Welcome
Summary:
- Currently: Zuckerman Postdoctoral Fellow- PhD in Marine Science with Dave Johnston in the Marine Robotics and Remote Sensing Center at Duke University
- Curriculum Vitae
Interests:
- remote sensing and ocean optics
- biophysical interactions in the ocean and earth system science
- machine learning approaches to remote sensing analysis
- the intersection of ocean and planetary science
- drones and autonomy for ocean science
Work and Focus
I'm working with Emmanuel Boss and Yoav Lehahn
as a Zuckerman Postdoctoral Fellow focused on marine biophysical interactions and ocean optics.

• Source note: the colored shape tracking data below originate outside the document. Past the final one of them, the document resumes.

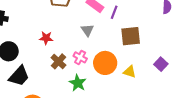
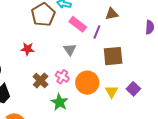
red star: (46, 38) -> (27, 49), moved
purple square: (161, 64) -> (133, 89), moved
yellow triangle: (130, 72) -> (112, 92), turned 40

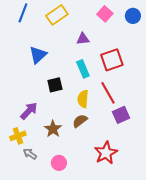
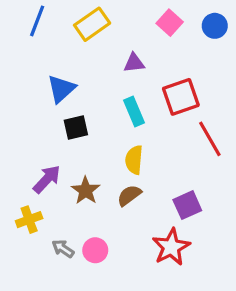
black square: (55, 85) -> (76, 128), moved
red line: (108, 93) -> (210, 139), moved
purple square: (121, 115) -> (187, 205), moved
brown star: (53, 129) -> (86, 191), moved
gray arrow: (30, 154) -> (63, 249), moved
pink circle: (59, 163) -> (95, 250), moved

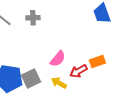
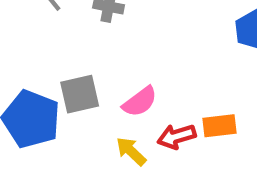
gray square: (31, 79) -> (80, 94), moved

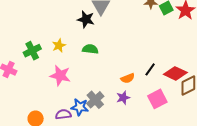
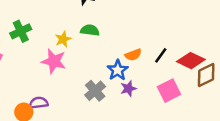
yellow star: (59, 46) -> (63, 39), moved
orange semicircle: (128, 78) -> (133, 55), moved
blue star: (80, 107) -> (118, 70), moved, turned 30
purple semicircle: (63, 114) -> (39, 103), moved

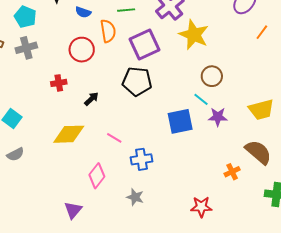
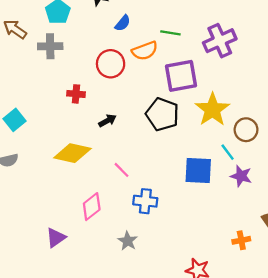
blue semicircle: (83, 12) -> (123, 23), turned -84
orange semicircle: (108, 31) -> (145, 51), turned 65
yellow star: (194, 35) -> (212, 110), moved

I've just finished up my PhD with Dave Johnston
in the Marine Robotics and Remote Sensing Lab at the Duke University Marine Laboratory
where I was a Future Investigator in NASA Earth and Space Science and Technology (FINESST).
My doctoral research focused on satellite and drone based remote sensing of oceans and coasts. My goal was to
understand spatial and temporal variability of ocean biology and ecology. Working at the confluence of remote sensing,
data science, and biological oceanography I lean heavily on machine learning and scientific computing tools for
parsing large amounts of remotely sensed data and connecting satellite, drone, and in-situ oceanographic monitoring.
I'm particularly interested in tools and research that will be relevant for Earth science and for exploring other
bodies within our solar system.
Before joining the Duke Marine Lab, I worked at Harvard University as a research technician in the deep-sea focused
Girguis Lab, served a year and a half as Chief Technology Officer at WayPaver Foundation, and spent time at Moon
Express as a Software Engineer developing their ground data systems and engineering team tools. I graduated from the
University of North Carolina as a Morehead-Cain Scholar with a degree in Computer Science where I started UNC
Students for the Exploration and Development of Space and researched computer vision.
Open Source Coding Projects
Quick overview of open-source projects.
-
c
Recurrent Conv Neural Network for Landcover Mapping
Open source code and data for the manuscript "Temporally Generalizable Land Cover Classification: A Recurrent Convolutional Neural Network Unveils Major Coastal Change through Time" currently under review at Remote Sensing of Environment.
-
b
Tools and algorithms for drone and satellite based ocean color science. A much larger repo for full processing of drone-based multispectral imagery to ocean color is in development and will be released openly soon.
-
-
f
Tutorials
Open Geo Tutorial A series of labs on remote sensing and GIS methodologies using open source software in python.
Deep Learning for Ecology Educational Resources on Neural Networks for Ecology and Remote Sensing
Scientific Computing Template A stock scientific computing and deep learning environment for analysis of remote sensing data using docker conda, and most common tools for machine learning in remote sensing such as keras, scikit-learn, xarray, rasterio, etc. -
m
Automated Cetacean Photogrammetry
Open source code and data for the manuscript "Drones and Convolutional Neural Networks Facilitate Automated and Accurate Cetacean Species Identification and Photogrammetry."
-
Research Projects
Summary of recent projects. Full list of journal and conference papers can be found here on Google Scholar.
-
Fine scale ocean observations to better understand physical biological interaction across the Gulf Stream front
Characterizing the distribution of productivity and diversity across the Gulf Stream front below the scale of a few kilometers to better understand the dynamics of the ecological and physical environment at this scale.
-
Ocean color algorithm development for drone-based multi- and hyperspectral imagers
Working on more robust ccean color from unoccupied aircraft systems including sensor setup, sunglint and reflected skylight corrections, and chla retrieval algorithms.
-
Satellite analysis of Gulf Stream physical biological interactions
Satellite analysis of long term SST and chla across the Gulf Stream. Above images are GOES hourly SST at 1km resolution and ECOSTRESS-based SST at 70m.
-
Deep learning for remote sensing analysis
This encompasses a range of deep learning projects from object detection for wildlife applications to change detection across planetary bodies to land cover mapping.
Some Fieldwork Photos
The Duke Marine Lab from a drone's point of view.
Duke's R/V Shearwater on a student cruise where we tested our initial multispectral imager based ocean color approach.
In Nags Head Woods, NC flying coastal surveys to look at fine-scale change in maritime forests.